Climate Change Composition Project for KS3 Music: Fridays for Future
Enthuse and engage your Year 9 students with this exciting and unique composition project. Six ready-to-use lesson plans cover analysis and composition skills in the context of the ‘Fridays for Future’ youth climate protests inspired by Greta Thunberg.
This resource goes into excellent depth, and has very clear and prescriptive ways to understand the content provided
Through chants, popular song or rap, this creative cross-curricular project introduces a fresh new approach to this very topical theme.
Over the course of the six lessons, students:
- Gain a strong understanding of music in context
- Analyse five contemporary songs, making links between the music, its context and its effect on the listener
- Complete their own composition project, consisting of a set of short chants, a rap or an accompanied song
Flexible for mixed-ability classes: lesson plans include suggestions for differentiation and extension tasks throughout
The in-built differentiation is very useful and allows the work to be adapted to lower, middle and higher ability.
Designed alongside the National Curriculum, students:
- Review and evaluate music across a range of genres
- Understand and explore how music is created, produced and communicated
- Compose and develop musical ideas
Perfect preparation for GCSE!
- Introduces key analytical terms from the GCSE specifications
- Explores musical elements, contexts and expressive impact on the audience – ideal for GCSE composition and analysis
- Provides a strong context for composition – relevant for GCSE composing to a brief
What do teachers say about this resource? (10588)
Well presented and structured allowing pupils to work through three different song writing options.
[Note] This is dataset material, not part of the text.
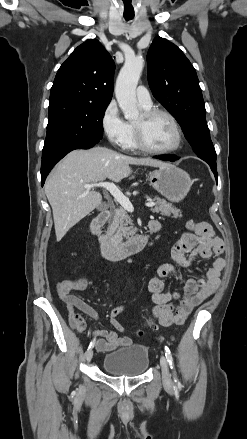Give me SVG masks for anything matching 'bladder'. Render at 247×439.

The topic is relevant and would fit well into a key stage 3 scheme of work. Year 9 learners should be able to work through this project fairly independently allowing the teacher time to move between groups giving bespoke support.
I was impressed by the choice and variety of listening example, exposing pupils to a wide range of genres outside of traditional pop and rock. There is also a variety of differentiated activities for the competition of the composing task.
There is some variation in the type of listening question including compare and contrast.
he cross-curricular element is educationally useful, with the Greta Thurnberg resources being particularly engaging for this age group. It fulfils both the wider school context and music specific content.
Uses some good musical examples to illustrate the points. Clear worksheets and a good range of questions.
It would be useful for students who are continuing music on to GCSE as it gives them some good ideas for composition.
It links well to the NC requirements for composing.
Overall, I felt that this was a very good resource. The scheme covered a range of different skill sets, helped to develop awareness and understanding of music and covered a topic in a relevant and engaging way.
The overall plan and individual lessons are well structured and the learning journey is well considered and thought about.
Teaching compositional skills is not something that every teacher feels confident with. The approach and direction of learning moving from chants, rap and popular song provides clear progression and development of understanding.
This resource does enhance learning and puts music within a social, moral and relevant context. The in-built differentiation is very useful and allows the work to be adapted to lower, middle and higher ability. This means that the work can be accessed by all students in the class and can provide a rich learning environment leading to self-, peer- and teacher feedback throughout the scheme.
The scheme leads well into GCSE and fits the Edexcel specification. Students would develop their knowledge whilst studying this resource and it would help them to compose music for a given brief.
This resource goes into excellent depth, and has very clear and prescriptive ways to understand the content provided. A lot of thought has gone into the connections with Climate Change with some very good musical references and examples.